- What is needed
Copy each line of the following data that contains "oraz".

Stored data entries
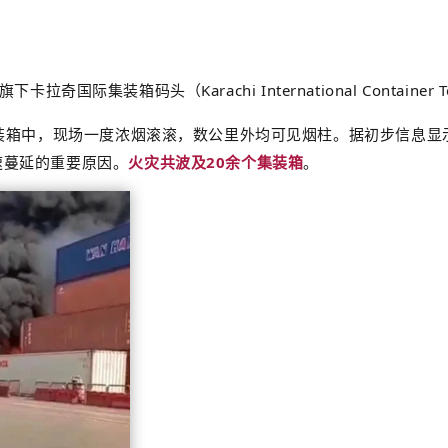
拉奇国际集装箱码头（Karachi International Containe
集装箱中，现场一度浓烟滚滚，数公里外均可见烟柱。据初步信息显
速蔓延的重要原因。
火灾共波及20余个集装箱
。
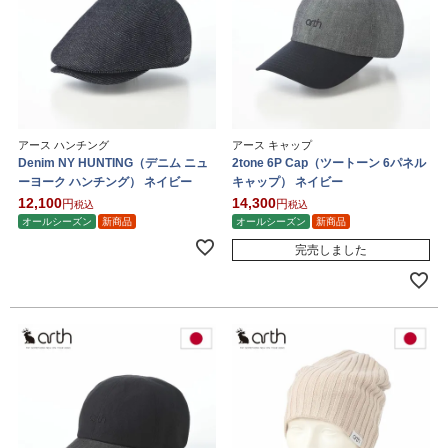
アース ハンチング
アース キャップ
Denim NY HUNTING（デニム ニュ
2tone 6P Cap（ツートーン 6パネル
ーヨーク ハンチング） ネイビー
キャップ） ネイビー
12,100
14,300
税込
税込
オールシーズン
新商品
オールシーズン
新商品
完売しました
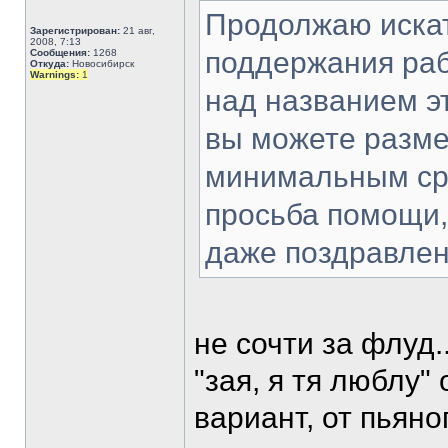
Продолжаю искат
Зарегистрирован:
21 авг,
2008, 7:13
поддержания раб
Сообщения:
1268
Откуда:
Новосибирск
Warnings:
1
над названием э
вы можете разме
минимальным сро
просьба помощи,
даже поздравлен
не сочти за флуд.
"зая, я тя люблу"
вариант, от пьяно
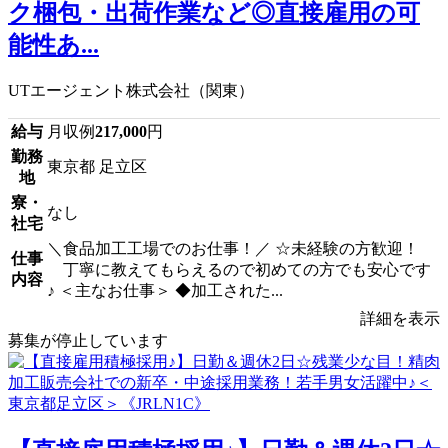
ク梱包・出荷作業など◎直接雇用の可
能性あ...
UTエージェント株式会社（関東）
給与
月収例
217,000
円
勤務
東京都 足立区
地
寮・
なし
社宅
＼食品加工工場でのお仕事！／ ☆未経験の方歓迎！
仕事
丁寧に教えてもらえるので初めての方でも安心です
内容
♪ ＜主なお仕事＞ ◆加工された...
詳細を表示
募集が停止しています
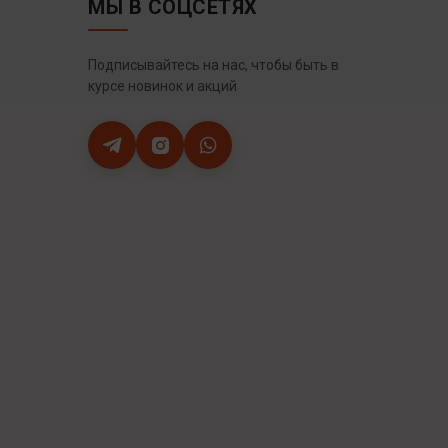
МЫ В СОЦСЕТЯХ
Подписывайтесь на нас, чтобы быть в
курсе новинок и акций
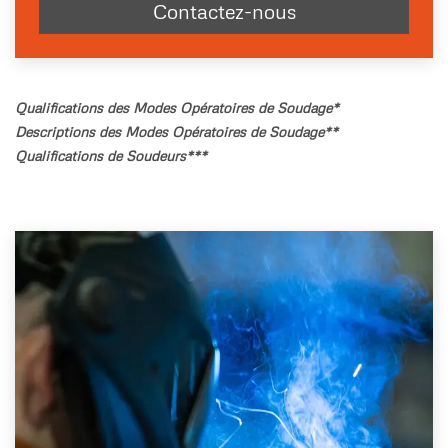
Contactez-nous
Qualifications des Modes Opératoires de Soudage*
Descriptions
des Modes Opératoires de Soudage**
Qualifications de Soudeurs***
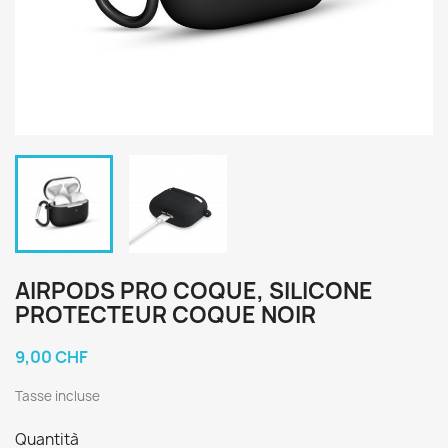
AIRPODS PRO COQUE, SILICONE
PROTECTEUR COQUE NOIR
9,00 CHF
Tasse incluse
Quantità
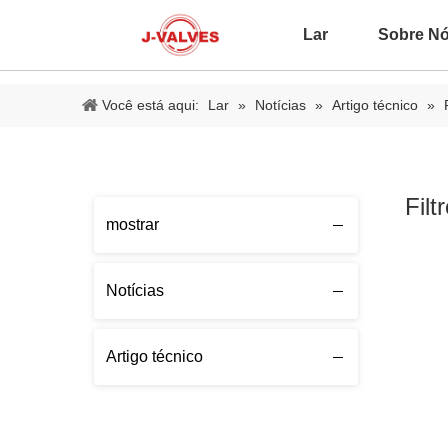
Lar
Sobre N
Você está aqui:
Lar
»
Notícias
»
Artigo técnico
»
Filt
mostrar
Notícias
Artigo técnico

==

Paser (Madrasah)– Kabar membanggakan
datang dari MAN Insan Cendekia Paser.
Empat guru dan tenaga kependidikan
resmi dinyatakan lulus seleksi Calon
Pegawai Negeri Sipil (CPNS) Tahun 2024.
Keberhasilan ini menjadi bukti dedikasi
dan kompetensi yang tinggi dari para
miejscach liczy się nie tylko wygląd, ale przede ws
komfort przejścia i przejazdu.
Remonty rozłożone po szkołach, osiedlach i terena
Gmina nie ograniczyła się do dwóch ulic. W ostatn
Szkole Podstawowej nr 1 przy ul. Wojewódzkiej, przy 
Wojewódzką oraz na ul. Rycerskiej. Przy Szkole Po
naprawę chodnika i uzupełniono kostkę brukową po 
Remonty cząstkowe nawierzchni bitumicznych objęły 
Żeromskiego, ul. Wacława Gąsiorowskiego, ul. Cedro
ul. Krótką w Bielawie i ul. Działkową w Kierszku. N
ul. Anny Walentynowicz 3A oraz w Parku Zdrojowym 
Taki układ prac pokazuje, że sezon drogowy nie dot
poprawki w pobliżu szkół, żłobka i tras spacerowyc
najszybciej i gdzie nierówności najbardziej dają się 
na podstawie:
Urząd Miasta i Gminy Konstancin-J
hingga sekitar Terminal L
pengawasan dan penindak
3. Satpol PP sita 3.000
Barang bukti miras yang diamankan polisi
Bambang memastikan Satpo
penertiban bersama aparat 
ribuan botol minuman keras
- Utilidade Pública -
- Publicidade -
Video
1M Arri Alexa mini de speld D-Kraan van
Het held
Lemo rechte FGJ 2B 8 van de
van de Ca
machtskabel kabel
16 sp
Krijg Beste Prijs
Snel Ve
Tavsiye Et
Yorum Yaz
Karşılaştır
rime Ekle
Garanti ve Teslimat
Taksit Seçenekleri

---

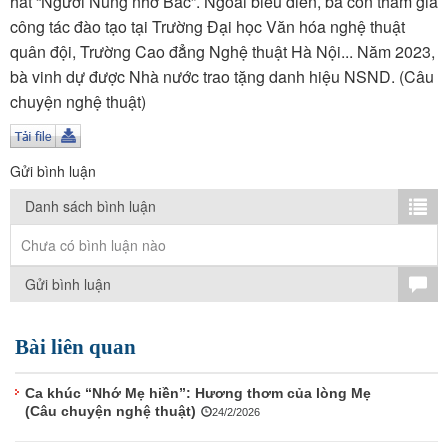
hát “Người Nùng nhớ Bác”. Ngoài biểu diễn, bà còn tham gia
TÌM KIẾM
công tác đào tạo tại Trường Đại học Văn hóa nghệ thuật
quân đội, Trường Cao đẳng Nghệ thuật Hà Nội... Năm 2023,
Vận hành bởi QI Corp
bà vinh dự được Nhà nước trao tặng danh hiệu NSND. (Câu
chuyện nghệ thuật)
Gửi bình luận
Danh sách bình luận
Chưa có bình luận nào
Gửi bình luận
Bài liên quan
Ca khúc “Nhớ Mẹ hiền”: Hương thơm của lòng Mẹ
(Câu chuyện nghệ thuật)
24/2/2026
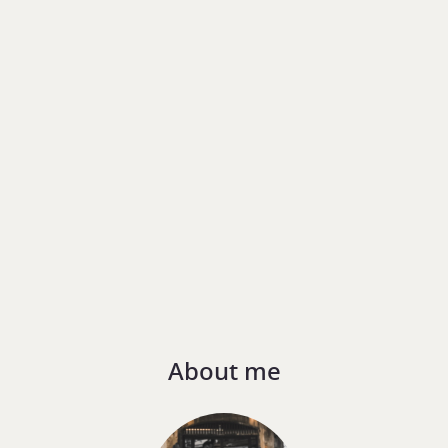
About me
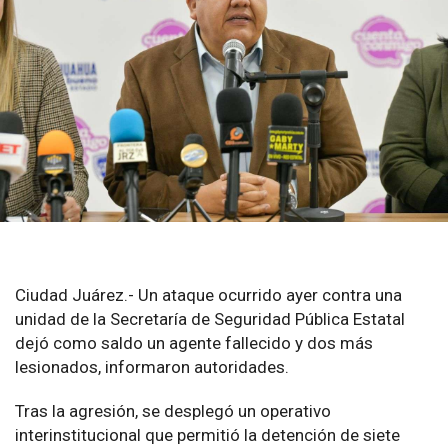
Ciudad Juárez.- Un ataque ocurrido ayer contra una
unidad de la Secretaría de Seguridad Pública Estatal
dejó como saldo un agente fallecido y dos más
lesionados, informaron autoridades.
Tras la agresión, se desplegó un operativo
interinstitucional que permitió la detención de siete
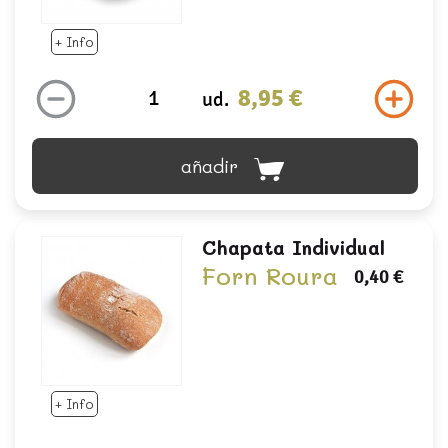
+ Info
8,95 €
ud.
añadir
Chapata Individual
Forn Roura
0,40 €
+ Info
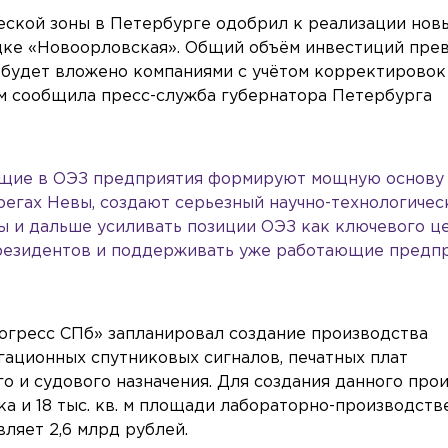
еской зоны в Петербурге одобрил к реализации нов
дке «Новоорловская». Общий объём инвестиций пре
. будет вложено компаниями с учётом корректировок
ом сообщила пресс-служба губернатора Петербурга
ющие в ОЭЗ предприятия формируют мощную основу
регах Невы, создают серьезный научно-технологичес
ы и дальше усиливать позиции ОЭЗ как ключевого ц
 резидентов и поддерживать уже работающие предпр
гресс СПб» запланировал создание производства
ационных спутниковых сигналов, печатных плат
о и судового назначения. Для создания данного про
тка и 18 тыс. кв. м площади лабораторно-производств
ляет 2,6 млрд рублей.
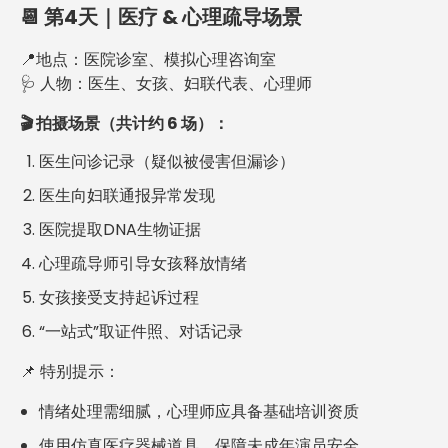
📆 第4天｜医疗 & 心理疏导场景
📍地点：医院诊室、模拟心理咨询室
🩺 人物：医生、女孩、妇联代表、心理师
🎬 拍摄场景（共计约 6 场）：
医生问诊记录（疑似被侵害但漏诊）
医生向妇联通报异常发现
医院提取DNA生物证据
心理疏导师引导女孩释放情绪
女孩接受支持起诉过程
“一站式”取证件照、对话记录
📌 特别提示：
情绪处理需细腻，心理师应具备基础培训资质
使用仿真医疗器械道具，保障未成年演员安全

- Answer for the task
Wojewódzką oraz na ul. Rycerskiej. Przy Szkole Po
ul. Anny Walentynowicz 3A oraz w Parku Zdrojowym 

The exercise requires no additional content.